Saturday, December 06, 2008

The quality of a man’s sperm depends on how intelligent he is, and vice versa

Balls and brains

Dec 4th 2008
From The Economist print edition

The quality of a man’s sperm depends on how intelligent he is, and vice versa


Illustration by Peter Schrank

THERE are few better ways of upsetting a certain sort of politically correct person than to suggest that intelligence (or, rather, the variation in intelligence between individuals) is under genetic control. That, however, is one implication of a paper about to be published in Intelligence by Rosalind Arden of King’s College, London, and her colleagues. Another is that brainy people are intrinsically healthier than those less intellectually endowed. And the third, a consequence of the second, is that intelligence is sexy. The most surprising thing of all, though, is that these results have emerged from an unrelated study of the quality of men’s sperm.

Ms Arden is one of a group of researchers looking into the connections between intelligence, genetics and health. General intelligence (the extent to which specific, measurable aspects of intelligence, such as linguistic facility, mathematical aptitude and spatial awareness, are correlated in a given individual) is measured by psychologists using a value called Spearman’s g. Recently, it has been discovered that an individual’s g value is correlated with many aspects of his health, up to and including his lifespan. One possible explanation for this is that intelligent people make better choices about how to conduct their lives. They may, for example, be less likely to smoke, more likely to eat healthy foods or to exercise, and so on.
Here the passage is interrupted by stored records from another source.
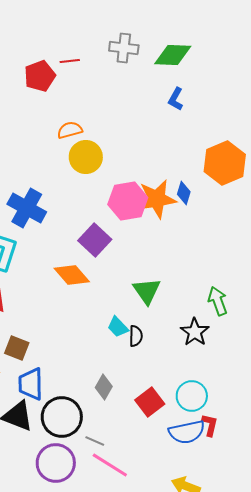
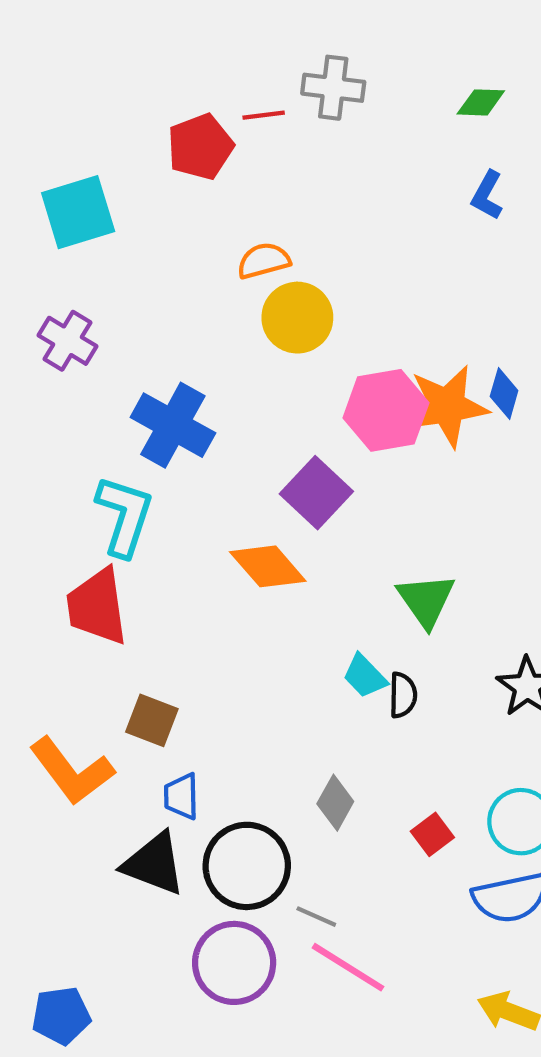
gray cross: (124, 48) -> (333, 88), moved
green diamond: (173, 55) -> (481, 102), size x0.6
blue trapezoid: (31, 384) -> (181, 796), size x0.7
red square: (150, 402) -> (432, 834), size x0.7

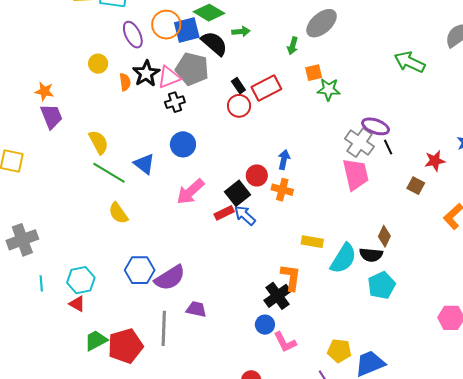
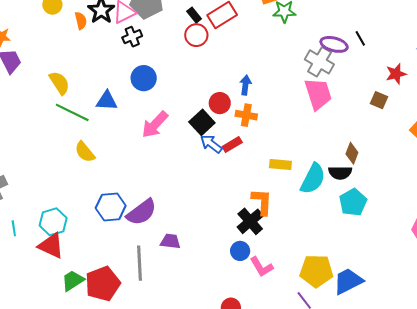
black line: (388, 147) -> (360, 38), moved
blue triangle: (144, 164) -> (107, 101), turned -30
red rectangle: (224, 213) -> (232, 145), moved
red triangle: (77, 304) -> (51, 246), size x1.6
yellow pentagon: (339, 351) -> (316, 271), size x1.4

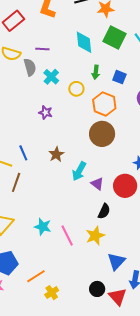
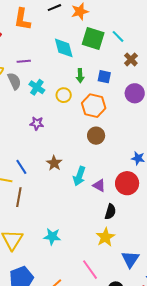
brown circle: (102, 134) -> (96, 136), size x0.7
pink line: (67, 236) -> (90, 270), moved

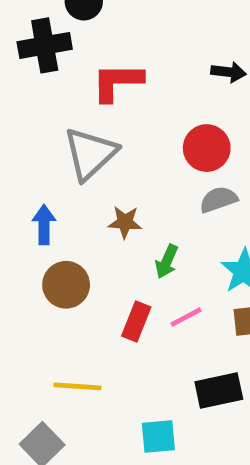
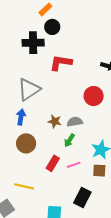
gray triangle: (90, 154) -> (29, 89), moved
gray semicircle: (218, 200) -> (75, 122), moved
black rectangle: (219, 391) -> (82, 197), turned -60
Alternatively (or in addition) it may be that intelligence is one manifestation of an underlying, genetically based healthiness. That is a view held by many evolutionary biologists, and was propounded in its modern form by Geoffrey Miller of the University of New Mexico, who is one of Ms Arden’s co-authors (and, as it happens, her husband). These biologists believe intelligence, as manifested in things like artistic and musical ability, is such a reliable indicator of underlying genetic fitness that it has been chosen by members of the opposite sex over the millennia. In the ensuing arms race to show off and get a mate it has been exaggerated in the way that a peacock’s tail is. This process of sexual selection, Dr Miller and his followers believe, is the reason people have become so brainy.

Hitting the g spot

Ms Arden sought to test this idea in a way that excluded intelligent choice and got directly at any correlations between intelligence and health that operate at the physiological level. She chose sperm quality because it is both easily measured and about as far from intelligent choice as it is possible to imagine—and because the relevant data had already been collected.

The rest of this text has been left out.